Multi-Robot Task Allocation-Complexity and Approximation

  • Haris Aziz
  • Hau Chan
  • Ágnes Cseh
  • Bo Li
  • Fahimeh Ramezani
  • Chenhao Wang

Multi-robot task allocation is one of the most fundamental classes of problems in robotics and is crucial for various real-world robotic applications such as search, rescue and area exploration. We consider the Single-Task robots and Multi-Robot tasks Instantaneous Assignment (ST-MR-IA) setting where each task requires at least a certain number of robots and each robot can work on at most one task and incurs an operational cost for each task. Our aim is to consider a natural computational problem of allocating robots to complete the maximum number of tasks subject to budget constraints. We consider budget constraints of three different kinds: (1) total budget, (2) task budget, and (3) robot budget. We provide a detailed complexity analysis including results on approximations as well as polynomial-time algorithms for the general setting and important restricted settings.

AAMAS Conference 2021 Conference Paper

On Weakly and Strongly Popular Rankings

  • Sonja Kraiczy
  • Ágnes Cseh
  • David Manlove

Van Zuylen et al. [26] introduced the notion of a popular ranking in a voting context, where each voter submits a strictly-ordered list of all candidates. A popular ranking π of the candidates is at least as good as any other ranking σ in the following sense: if we compare π to σ, at least half of all voters will always weakly prefer π. Whether a voter prefers one ranking to another is calculated based on the Kendall distance. A more traditional definition of popularity—as applied to popular matchings, a well-established topic in computational social choice— is stricter, because it requires at least half of the voters who are not indifferent between π and σ to prefer π. In this paper, we derive structural and algorithmic results in both settings, also improving upon the results in [26]. We also point out connections to the famous open problem of finding a Kemeny consensus with 3 voters.

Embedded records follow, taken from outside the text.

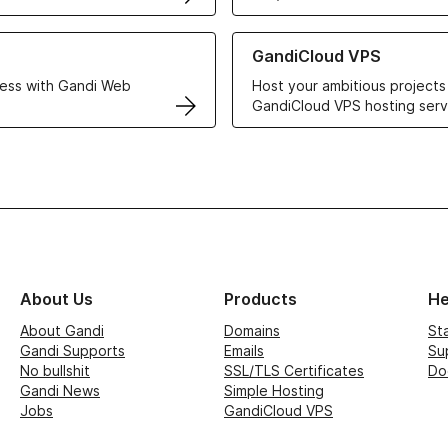
r Web Hosting solutions
Learn more about GandiCloud 
GandiCloud VPS
ess with Gandi Web
Host your ambitious projects
GandiCloud VPS hosting serv
About Us
Products
He
About Gandi
Domains
St
Gandi Supports
Emails
Su
No bullshit
SSL/TLS Certificates
Do
Gandi News
Simple Hosting
Jobs
GandiCloud VPS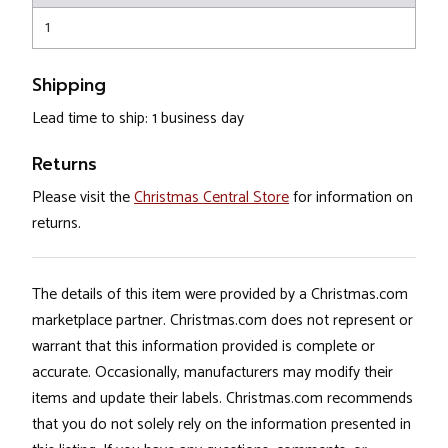
1
Shipping
Lead time to ship: 1 business day
Returns
Please visit the
Christmas Central Store
for information on
returns.
The details of this item were provided by a Christmas.com
marketplace partner. Christmas.com does not represent or
warrant that this information provided is complete or
accurate. Occasionally, manufacturers may modify their
items and update their labels. Christmas.com recommends
that you do not solely rely on the information presented in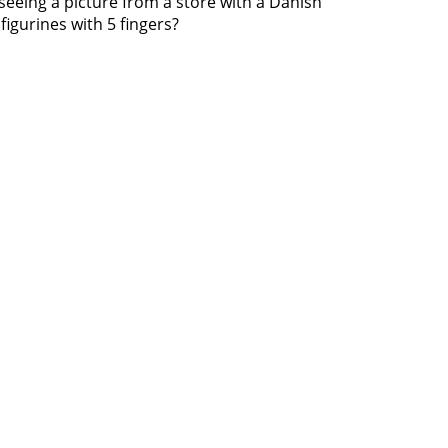
seeing a picture from a store with a Danish
figurines with 5 fingers?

AAAI Conference 2021 Conference Paper

Optimal Kidney Exchange with Immunosuppressants

  • Haris Aziz
  • Ágnes Cseh
  • John P. Dickerson
  • Duncan C. McElfresh

Algorithms for exchange of kidneys is one of the key successful applications in market design, artificial intelligence, and operations research. Potent immunosuppressant drugs suppress the body’s ability to reject a transplanted organ up to the point that a transplant across blood- or tissue-type incompatibility becomes possible. In contrast to the standard kidney exchange problem, we consider a setting that also involves the decision about which recipients receive from the limited supply of immunosuppressants that make them compatible with originally incompatible kidneys. We firstly present a general computational framework to model this problem. Our main contribution is a range of efficient algorithms that provide flexibility in terms of meeting meaningful objectives. Motivated by the current reality of kidney exchanges using sophisticated mathematical-programming-based clearing algorithms, we then present a general but scalable approach to optimal clearing with immunosuppression; we validate our approach on realistic data from a large fielded exchange.